I have nicked the title "Artists Only" from a Talking Heads song a few times. I have used it to try and describe my slippery relationship with things creative. I started out as a child, drawing on pads of paper brought home by my father the printing salesman. I wanted to draw like my older brother did. I wanted to draw cartoons. When I was in fourth grade, I added author to that illustration gig. I had in mind that I would become my own little cottage industry. Picture story books by Dave.
In the meantime, I kept drawing. On purpose and absently. On those pads of paper and in the margins of my notebooks. And painting. I started painting. That lunch box I carried through junior high. The bunk bed upon which I slept at our mountain cabin. I drew invitations to our family picnic. I drew political cartoons that I imagined might eventually get me a spot on somebody's op-ed page. I painted my first canvas in acrylic: a cartoon demon sitting on a throne, surrounded by bright orange and red flame. While my pallet knife technique was lauded, I was asked not to use quite so much cadmium yellow.
Now my attentions began to shift to the Royal typewriter I kept on my desk. I wrote page after page of single-spaced thoughts and imaginings. I wrote stories and opinions and musings, in what I hoped was the style of my hero, Kurt Vonnegut Jr. These were not the picture story books I was authoring in grade school. These were darker musings of an adolescent kind.

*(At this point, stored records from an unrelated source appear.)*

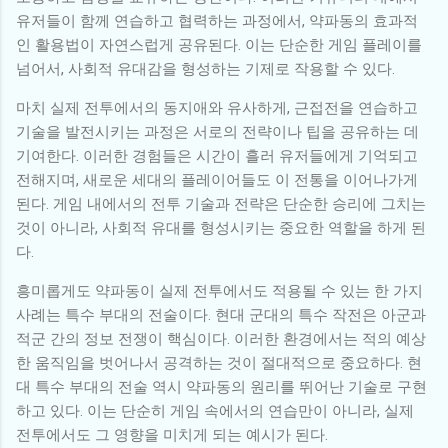
유저들이 함께 연습하고 협력하는 과정에서, 약파동의 효과적
인 활용법이 자연스럽게 공유된다. 이는 단순한 게임 플레이를
넘어서, 사회적 유대감을 형성하는 기제로 작용할 수 있다.
마치 실제 전투에서의 동지애와 유사하게, 근접전을 연습하고
기술을 발전시키는 과정은 서로의 전략이나 팁을 공유하는 데
기여한다. 이러한 경험들은 시간이 흘러 유저들에게 기억되고
전해지며, 새로운 세대의 플레이어들도 이 전통을 이어나가게
된다. 게임 내에서의 전투 기술과 전략은 단순한 승리에 그치는
것이 아니라, 사회적 유대를 형성시키는 중요한 역할을 하게 된
다.
흥미롭게도 약파동이 실제 전투에서도 적용될 수 있는 한 가지
사례는 특수 부대의 전술이다. 현대 군대의 특수 작전은 아군과
적군 간의 정보 전쟁이 핵심이다. 이러한 환경에서는 적의 예상
한 움직임을 벗어나서 공격하는 것이 절대적으로 중요하다. 현
대 특수 부대의 전술 역시 약파동의 원리를 뛰어난 기술로 구현
하고 있다. 이는 단순히 게임 속에서의 연습만이 아니라, 실제
전투에서도 그 영향을 미치게 되는 예시가 된다.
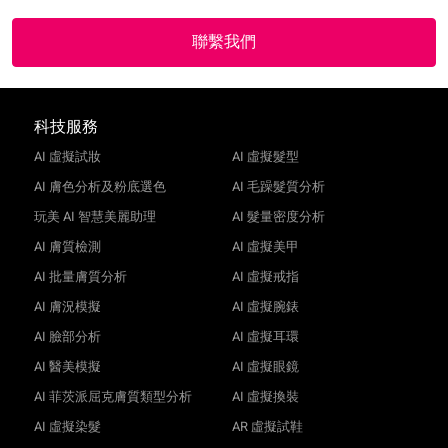
聯繫我們
科技服務
AI 虛擬試妝
AI 虛擬髮型
AI 膚色分析及粉底選色
AI 毛躁髮質分析
玩美 AI 智慧美麗助理
AI 髮量密度分析
AI 膚質檢測
AI 虛擬美甲
AI 批量膚質分析
AI 虛擬戒指
AI 膚況模擬
AI 虛擬腕錶
AI 臉部分析
AI 虛擬耳環
AI 醫美模擬
AI 虛擬眼鏡
AI 菲茨派屈克膚質類型分析
AI 虛擬換裝
AI 虛擬染髮
AR 虛擬試鞋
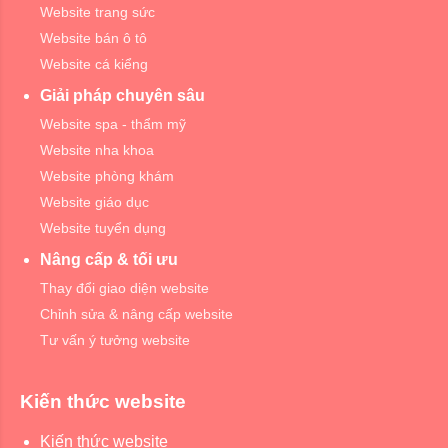
Website trang sức
Website bán ô tô
Website cá kiểng
Giải pháp chuyên sâu
Website spa - thẩm mỹ
Website nha khoa
Website phòng khám
Website giáo dục
Website tuyển dụng
Nâng cấp & tối ưu
Thay đổi giao diện website
Chỉnh sửa & nâng cấp website
Tư vấn ý tưởng website
Kiến thức website
Kiến thức website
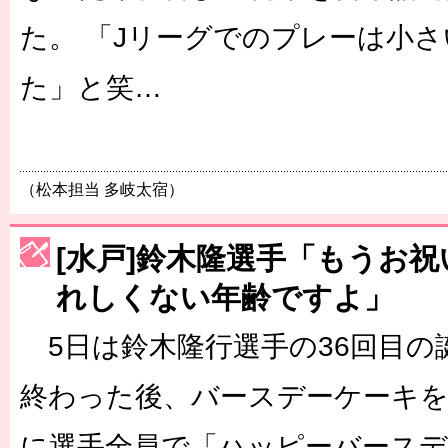
た。 「Jリーグでのプレーは小
た」と笑…
（松本担当 多岐太宿）
[水戸]鈴木隆選手「もうお
れしくない年齢ですよ」
5日は鈴木隆行選手の36回目の
終わった後、バースデーケーキ
に選手全員で「ハッピーバース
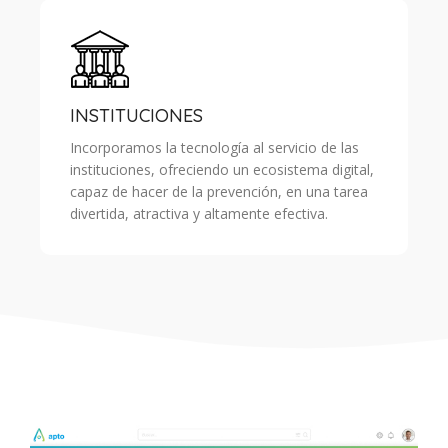
INSTITUCIONES
Incorporamos la tecnología al servicio de las
instituciones, ofreciendo un ecosistema digital,
capaz de hacer de la prevención, en una tarea
divertida, atractiva y altamente efectiva.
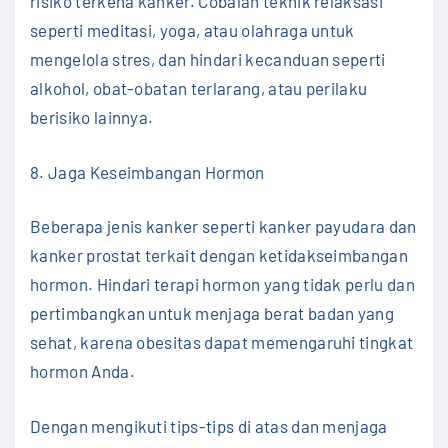
risiko terkena kanker. Cobalah teknik relaksasi
seperti meditasi, yoga, atau olahraga untuk
mengelola stres, dan hindari kecanduan seperti
alkohol, obat-obatan terlarang, atau perilaku
berisiko lainnya.
8. Jaga Keseimbangan Hormon
Beberapa jenis kanker seperti kanker payudara dan
kanker prostat terkait dengan ketidakseimbangan
hormon. Hindari terapi hormon yang tidak perlu dan
pertimbangkan untuk menjaga berat badan yang
sehat, karena obesitas dapat memengaruhi tingkat
hormon Anda.
Dengan mengikuti tips-tips di atas dan menjaga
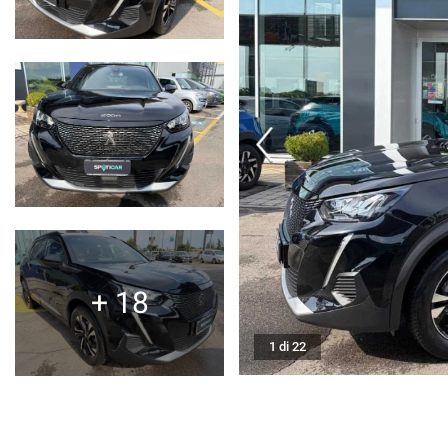
SERVIZI
DICONO DI NOI
CONTATTI
NEWS
+ 18
1 di 22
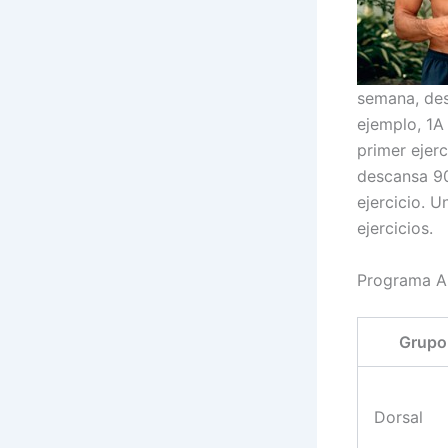
semana, des
ejemplo, 1A 
primer ejer
descansa 90
ejercicio. 
ejercicios.
Programa A
Grupo
Dorsal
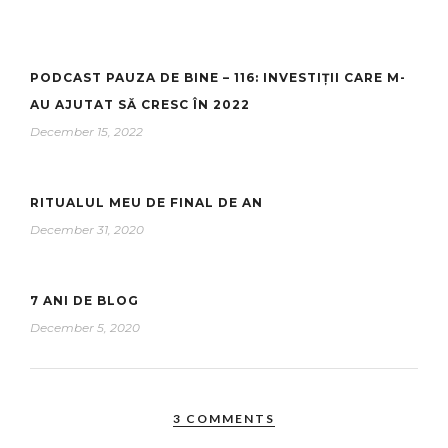
PODCAST PAUZA DE BINE – 116: INVESTIȚII CARE M-
AU AJUTAT SĂ CRESC ÎN 2022
December 15, 2022
RITUALUL MEU DE FINAL DE AN
December 31, 2020
7 ANI DE BLOG
December 5, 2020
3 COMMENTS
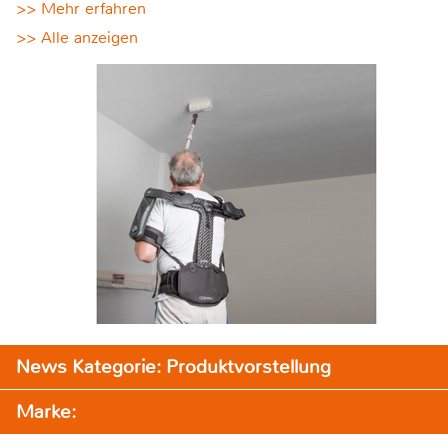
>> Mehr erfahren
>> Alle anzeigen
News Kategorie: Produktvorstellung
Marke:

And I kept drawing. Now I was aping the styles of the artists I was reading in Heavy Metal magazine. If I couldn't be Kurt Vonnegut, I would be Frank Frazetta. And I had a movie camera. I was making Super 8 versions of films I had seen in my youth. I was going to be Steven Spielberg. Or Stan Brakhage. I was going to be an artist.
I kept drawing. Now it was mostly Christmas cards and the doodles I made on post-its during meetings. I painted on the walls of my son's room. I started to write screenplays. Romantic comedies and episodic TV. I was going to be William Goldman. Those scripts still have an honored spot on the hard drive of my computer. I have always had a self-promotion problem.
I'm still drawing. I'm still writing. You're reading it. Something's working. And I'm cleaning. I'm cleaning my brain.